A few days ago, I discussed with our medic Claire about climbing Mt. Meru when we arrived in Arusha for three days of rest. The plan was canceled due to some logistics problems, but the day before we arrived in Arusha, Mt. Meru loomed on the horizon and Claire and I just kept looking at each other with stupid grins on our faces. By lunchtime, the hike was back on and we switched into planning mode on the ride from the lunchstop (where we were working) to Arusha. At dinner that night we convinced Joerg, a fellow rider, to join us and a phone text to Kari convinced her as well. In three hours, we got local currency, bought food, scraped together gear. arranged transport, and had the route figured out. It was so much fun to plan an adventure again! We checked into the tree huts of the Karama Lodge for a good night’s rest and filling breakfast.

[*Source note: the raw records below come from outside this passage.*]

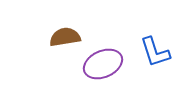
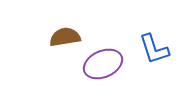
blue L-shape: moved 1 px left, 3 px up
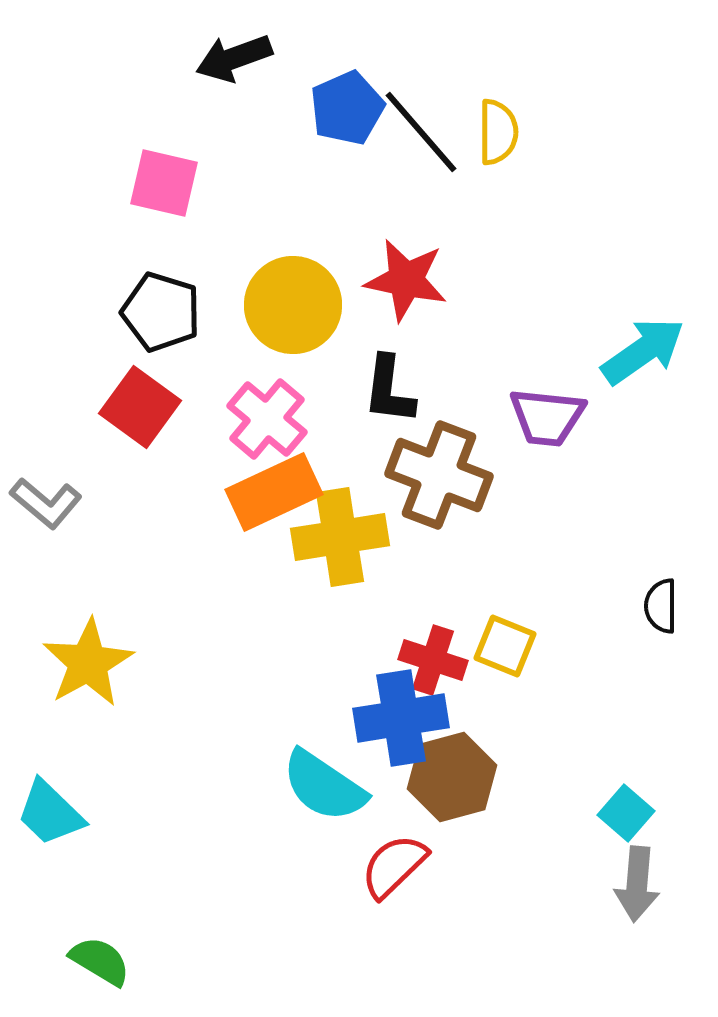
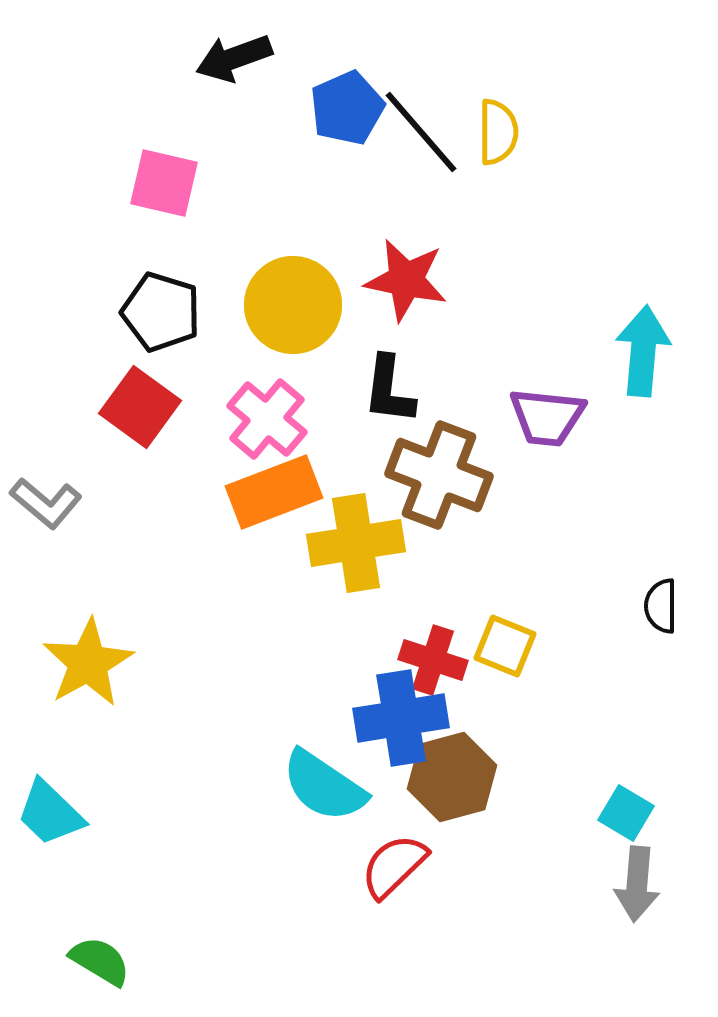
cyan arrow: rotated 50 degrees counterclockwise
orange rectangle: rotated 4 degrees clockwise
yellow cross: moved 16 px right, 6 px down
cyan square: rotated 10 degrees counterclockwise
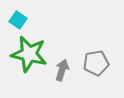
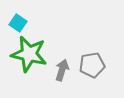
cyan square: moved 3 px down
gray pentagon: moved 4 px left, 2 px down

The next morning we set off in our hired taxi to the Ngongongare Gate of the Arusha National Park. After paying high entrance fees, required rescue and ranger fees, we headed down the dirt road to the trailhead at Momela Gate. 2km into the drive we saw giraffe, zebra, monkeys, and warthogs all intermixed. At Momela Gate I understood that this hike was unlike any I have ever done. First, an armed ranger is required to escort us the entire way (totally unnecessary after the first 10km) and they are required to take three days to do a hike that can be done in 30 hours (supposedly because they get overtired). Also, hiking in the lower section is restricted from 0900 to 1500 because of animal movements (maybe believable?). So, it took a lot of negotiations and patience before we had the ranger secured and we started to hike. The total trip was to be about 19km and 3000m of elevation, and on Day 1 we hiked14km and 2000m from Momela Gate up to Saddle Hut. It felt so great to be hiking again and in the mountains. The vegetation was lush and diverse as we rose through the various zones and the animals were plentiful (colobus monkeys, giraffes, buffalo, zebra, bucks, warthogs). It took a bit of convincing to get our young ranger to go past the normal first stop at Mariakamba Hut and continue on, but with promises of a good tip, he continued. We passed four people coming down, but after those hikers, we were the only ones on the mountain – it is the low season.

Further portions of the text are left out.